Dear Dr. Sponenberg,
Your name always comes to mind when in the pursuit of answers to difficult genetic decisions within our organization, the American Bashkir Curly Reg. While most breeds have been made and manipulated by man, this breed has insisted on replicating its many good qualities all by itself through its unique dominant Curly gene syndrome. Perhaps belatedly, and with concern we are seeking better understanding of genetic patterns and bloodlines before rewriting breeding regulations. We have closed our Registry as of 1991, and only allow foals of Registered Full Curly parents to be registered as Full Curlies, except for a Grandfather clause which allows one parent to be a mare that is registered as a Half Curly Straight with a registration number under 375.

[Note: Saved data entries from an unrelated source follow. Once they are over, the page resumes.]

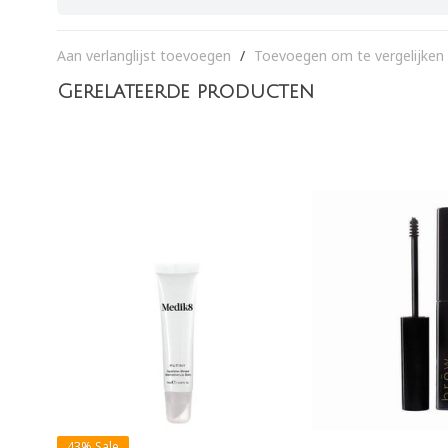
Aan verlanglijst toevoegen
/
Toevoegen om te vergelijken
Gerelateerde producten
43%
Sale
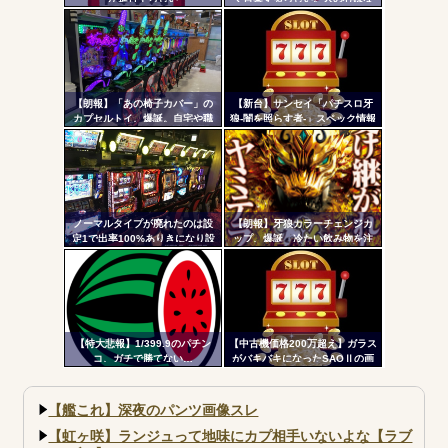
ツー
いのか」←なんでも自粛させた
がるヤツって害悪だよな
ル
【朗報】「あの椅子カバー」の
【新台】サンセイ「パチスロ牙
カプセルトイ、爆誕。自宅や職
狼-闇を照らす者-」スペック情報
場をパチンコ屋にしちゃおうｗ
判明！純増約9.1枚のAT機、疑似
ｗｗ
ボ突破型、究極魔戒RUSHは継続
率82.6%のバトルタイプAT
ノーマルタイプが廃れたのは設
【朗報】牙狼カラーチェンジカ
定1で出率100%ありきになり設
ップ、爆誕 冷たい飲み物を注
定1放置がデフォになったから
ぐと背景が浮かび上がる
【特大悲報】1/399.9のパチン
【中古機価格200万超え】ガラス
コ、ガチで勝てない…
がバキバキになったSAOⅡの画
像が話題に…
【艦これ】深夜のパンツ画像スレ
【虹ヶ咲】ランジュって地味にカプ相手いないよな【ラブ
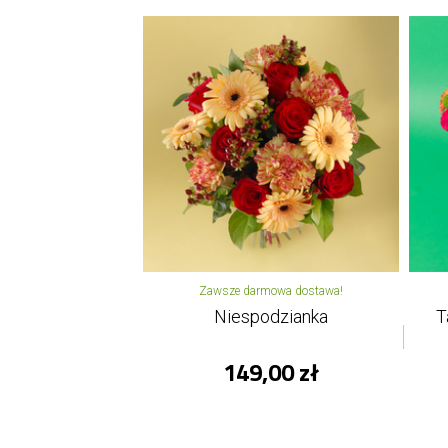
Zawsze darmowa dostawa!
Niespodzianka
T
149,00 zł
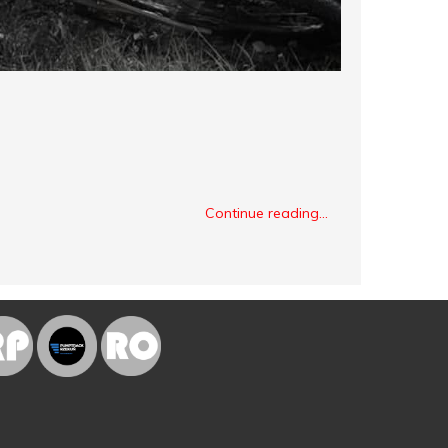
Continue reading...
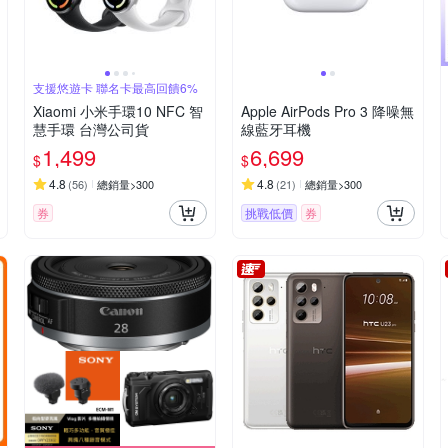
支援悠遊卡 聯名卡最高回饋6%
Xiaomi 小米手環10 NFC 智
Apple AirPods Pro 3 降噪無
慧手環 台灣公司貨
線藍牙耳機
1,499
6,699
$
$
4.8
4.8
(
56
)
總銷量>300
(
21
)
總銷量>300
券
挑戰低價
券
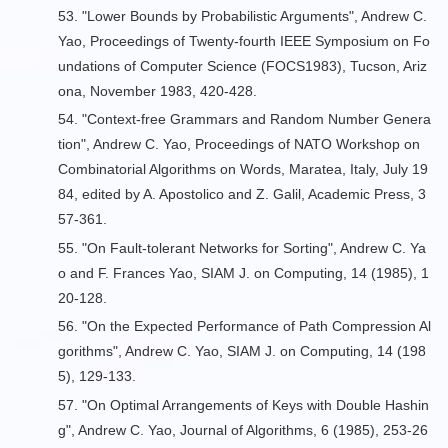
53. "
Lower Bounds by Probabilistic Arguments
", Andrew C.
Yao, Proceedings of Twenty-fourth IEEE Symposium on Fo
undations of Computer Science (FOCS1983), Tucson, Ariz
ona, November 1983, 420-428.
54. "
Context-free Grammars and Random Number Genera
tion
", Andrew C. Yao, Proceedings of NATO Workshop on
Combinatorial Algorithms on Words, Maratea, Italy, July 19
84, edited by A. Apostolico and Z. Galil, Academic Press, 3
57-361.
55. "
On Fault-tolerant Networks for Sorting
", Andrew C. Ya
o and F. Frances Yao, SIAM J. on Computing, 14 (1985), 1
20-128.
56. "
On the Expected Performance of Path Compression Al
gorithms
", Andrew C. Yao, SIAM J. on Computing, 14 (198
5), 129-133.
57. "
On Optimal Arrangements of Keys with Double Hashin
g
", Andrew C. Yao, Journal of Algorithms, 6 (1985), 253-26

A Half Bashkir Curly Division was also formed at this time as a vehicle was needed to continue to identify and respect all other Curly Haired horses, as well as an increased awareness for a larger breeding pool. We as breeders and Board Members are beginning to realize that many genetic questions continue to arise and that responsibility in breeding can only occur with education. I have tried to devise a questionnaire for this purpose. Would you please give us your answers and educated opinions on the following:
1) Is there a dominant Curly Gene?
a) Can a dominant gene ever be recessive?
I have seen in poorly expressed, which is not the same as recessive. Say surprises can happen.
2) How can two straight horses have a Curly?
The recessive curl is a separate gene. That is, there are two difference mechanics for curl—one dominant, one recessive.
a) What breeds carry this recessive gene, and is it rare?
Foxtrotter, Percheron, maybe others.
b) If you breed two recessive Curlies together, will you get a Curly offspring?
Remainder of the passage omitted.